By 1905, just a decade after its founding, the Electrical Engineering Department had become a victim of its own success. Enrollment in the EE program had grown dramatically and its meager facilities in Salisbury Laboratories were bursting at the seams. In an urgent note to President Edmund Engler, Department Head Harold Smith warned that the department was in danger of "complete strangulation." He expressed his hope that the department could end its first 10 years knowing that it would soon have a building of its own.
That wish came true as the trustees authorized the expenditure of $200,000 for the Electrical Engineering Building, which was completed in 1907. Built in the shape of an E, the new structure was a showcase for the most advanced electrical technology. There were dynamos and motors and electrical apparatus of all sorts for students to use. A large open bay served as a general purpose lab and contained the largest pieces of equipment. A 10-ton traveling crane moved over the lab on huge I-beams. Two wings housed offices, classrooms, a lecture hall and a large lab for high-voltage work. In all, the building enclosed 900,000 cubic feet.
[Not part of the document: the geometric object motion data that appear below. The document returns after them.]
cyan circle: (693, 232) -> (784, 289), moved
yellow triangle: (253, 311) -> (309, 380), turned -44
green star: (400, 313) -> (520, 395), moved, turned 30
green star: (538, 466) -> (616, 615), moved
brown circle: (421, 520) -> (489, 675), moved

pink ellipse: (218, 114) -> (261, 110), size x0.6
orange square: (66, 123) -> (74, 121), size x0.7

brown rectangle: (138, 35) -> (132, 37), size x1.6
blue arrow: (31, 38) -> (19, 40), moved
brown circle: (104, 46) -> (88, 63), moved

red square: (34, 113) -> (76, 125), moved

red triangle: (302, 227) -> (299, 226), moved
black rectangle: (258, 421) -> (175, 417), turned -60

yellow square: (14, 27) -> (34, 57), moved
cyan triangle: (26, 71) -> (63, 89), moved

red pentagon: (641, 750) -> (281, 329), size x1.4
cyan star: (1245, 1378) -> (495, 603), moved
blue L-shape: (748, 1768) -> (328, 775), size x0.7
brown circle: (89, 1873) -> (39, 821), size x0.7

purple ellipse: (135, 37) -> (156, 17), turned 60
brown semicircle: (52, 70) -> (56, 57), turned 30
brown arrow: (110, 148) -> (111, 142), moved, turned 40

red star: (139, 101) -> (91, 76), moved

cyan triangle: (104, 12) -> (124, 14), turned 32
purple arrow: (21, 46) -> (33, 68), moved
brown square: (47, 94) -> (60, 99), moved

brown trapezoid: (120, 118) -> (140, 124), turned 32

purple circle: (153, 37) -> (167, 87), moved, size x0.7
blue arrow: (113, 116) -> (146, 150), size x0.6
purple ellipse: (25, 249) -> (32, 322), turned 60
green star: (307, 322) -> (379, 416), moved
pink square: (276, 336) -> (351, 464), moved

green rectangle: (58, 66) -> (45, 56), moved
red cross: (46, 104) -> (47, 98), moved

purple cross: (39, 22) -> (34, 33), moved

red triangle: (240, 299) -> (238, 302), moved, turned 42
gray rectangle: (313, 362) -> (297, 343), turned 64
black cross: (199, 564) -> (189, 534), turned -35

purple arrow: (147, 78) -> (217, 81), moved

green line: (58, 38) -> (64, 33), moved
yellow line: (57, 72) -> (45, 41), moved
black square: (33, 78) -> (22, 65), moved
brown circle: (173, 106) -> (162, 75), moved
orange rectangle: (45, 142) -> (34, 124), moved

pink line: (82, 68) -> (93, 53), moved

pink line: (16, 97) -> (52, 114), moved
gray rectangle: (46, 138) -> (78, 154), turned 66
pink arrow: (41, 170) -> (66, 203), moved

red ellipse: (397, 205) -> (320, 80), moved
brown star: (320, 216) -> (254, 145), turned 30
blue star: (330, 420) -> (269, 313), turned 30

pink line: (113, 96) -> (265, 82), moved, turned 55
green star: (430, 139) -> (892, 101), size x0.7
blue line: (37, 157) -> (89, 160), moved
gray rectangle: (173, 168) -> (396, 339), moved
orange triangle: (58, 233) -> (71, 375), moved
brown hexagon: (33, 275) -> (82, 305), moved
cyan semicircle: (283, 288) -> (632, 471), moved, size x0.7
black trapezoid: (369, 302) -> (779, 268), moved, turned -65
This space proved adequate for the department's needs for 50 years, though the changing nature of electrical engineering - including the electronics revolution created by the invention of the transistor - ultimately led to a decision to renovate the building in 1958. About 7,000 square feet of new space was created by flooring over the large bay, and research labs were established for growing fields like electronics, computers, microwaves and high-frequency circuits.
The building was ready for its next expansion and refurbishment.